32 お前が「より頼んで」いる神~動詞バーターハ~
列王記下18:13~19:37
(31 「『静かにしている』ならば救われる~名詞ナハト~」はこちら>>)
聴取期限11/19
(約22分)
●列王記下18-19章の間には、同じ事件を扱っているにも関わらず、矛盾するような2つの結末が併記されている。
●バーターハ:旧約聖書に105回用いられている。「(人やものに)信頼する」「(結果として)安心する」という意味を持つ。

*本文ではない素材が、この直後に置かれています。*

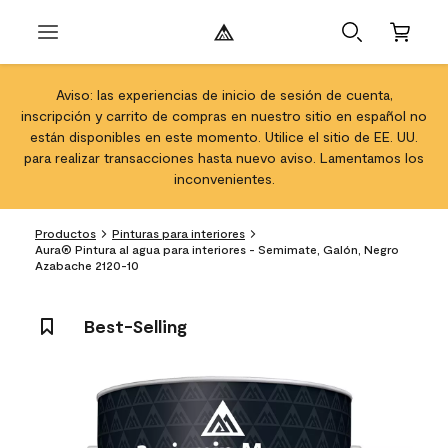
Aviso: las experiencias de inicio de sesión de cuenta,
inscripción y carrito de compras en nuestro sitio en español no
están disponibles en este momento. Utilice el sitio de EE. UU.
para realizar transacciones hasta nuevo aviso. Lamentamos los
inconvenientes.
Productos
Pinturas para interiores
Aura® Pintura al agua para interiores - Semimate, Galón, Negro
Azabache 2120-10
Best-Selling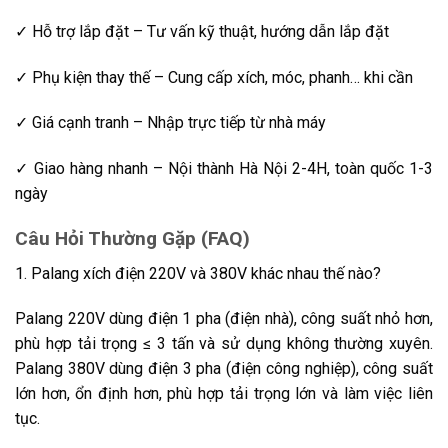
✓ Hỗ trợ lắp đặt – Tư vấn kỹ thuật, hướng dẫn lắp đặt
✓ Phụ kiện thay thế – Cung cấp xích, móc, phanh… khi cần
✓ Giá cạnh tranh – Nhập trực tiếp từ nhà máy
✓ Giao hàng nhanh – Nội thành Hà Nội 2-4H, toàn quốc 1-3
ngày
Câu Hỏi Thường Gặp (FAQ)
1. Palang xích điện 220V và 380V khác nhau thế nào?
Palang 220V dùng điện 1 pha (điện nhà), công suất nhỏ hơn,
phù hợp tải trọng ≤ 3 tấn và sử dụng không thường xuyên.
Palang 380V dùng điện 3 pha (điện công nghiệp), công suất
lớn hơn, ổn định hơn, phù hợp tải trọng lớn và làm việc liên
tục.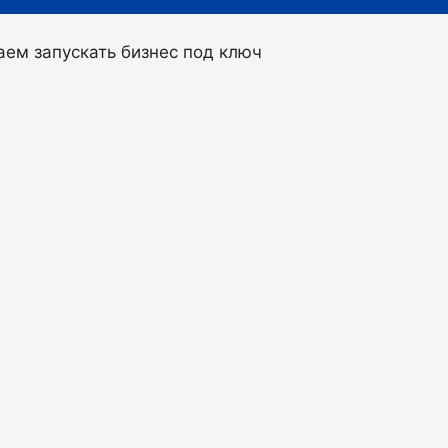
ем запускать бизнес под ключ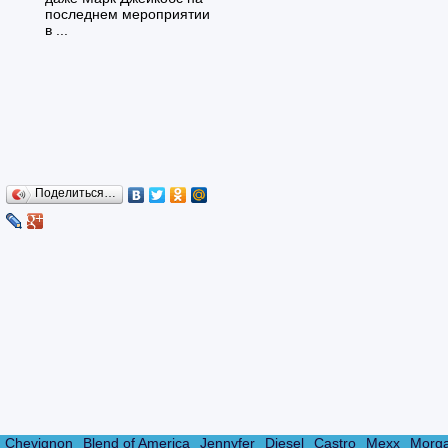
последнем мероприятии
в ...
Поделиться…
Chevignon
Blend of America
Jennyfer
Diesel
Castro
Mexx
Morg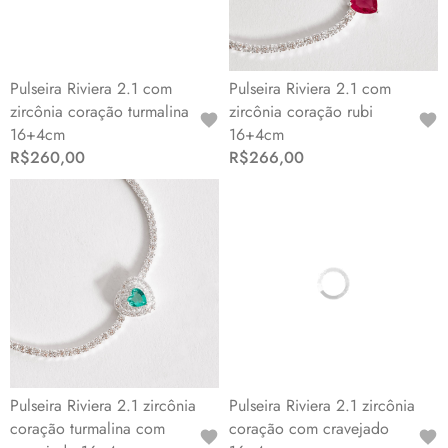
Pulseira Riviera 2.1 com
Pulseira Riviera 2.1 com
zircônia coração turmalina
zircônia coração rubi
16+4cm
16+4cm
R$260,00
R$266,00
Pulseira Riviera 2.1 zircônia
Pulseira Riviera 2.1 zircônia
coração turmalina com
coração com cravejado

●神に信頼する大切さを説く神学的な意図のために、列王記下18-19章はこのような編集をされていると思われる。
ナカガワ●
今回、雨宮神父様がご紹介下さった「バーターハ」、本来は「神に頼る」なのに、「悪に頼る」という意味合いでも用いられてしまうんですね…
ナガクラ●
ヘブライ語って、意味の広がりが大きいっていうけど、それにしても…だね。
ナカガワ●
はい。意味としては真逆ですからね。
ナガクラ●
もしかしたら、この言葉って、思い切って「身を任せる」ぐらいに考えると分かりやすいかもね。
ナカガワ●
ああ、確かに!
神さまに身を任せる、偽りに身を任せる、悪事に身を任せる…でも、こうなるとずいぶん恐ろしい感じがしますね。
ナガクラ●
これってやっぱり、あえて同じ動詞を使うことで、その「異常さ」「おかしさ」を示そうとしているのかもしれないね。
ナカガワ●
だとすると、今回、雨宮神父様は、列王記下18〜19章にある「食い違い」をお語り下さって、正直「かなり大胆なことするな」と思っていたんですが…
ナガクラ●
どうして、聖書の民はそんな「大胆なこと」をしたんだろう?
ナカガワ●
うーん…
こんな編集をしなければいけないくらい、人間って、神さまに頼ることを忘れてしまうって事ですかね…
ナガクラ●
そうだね。
あえて「大胆なこと」をしてでも、それを証したかったんだろうね、きっと。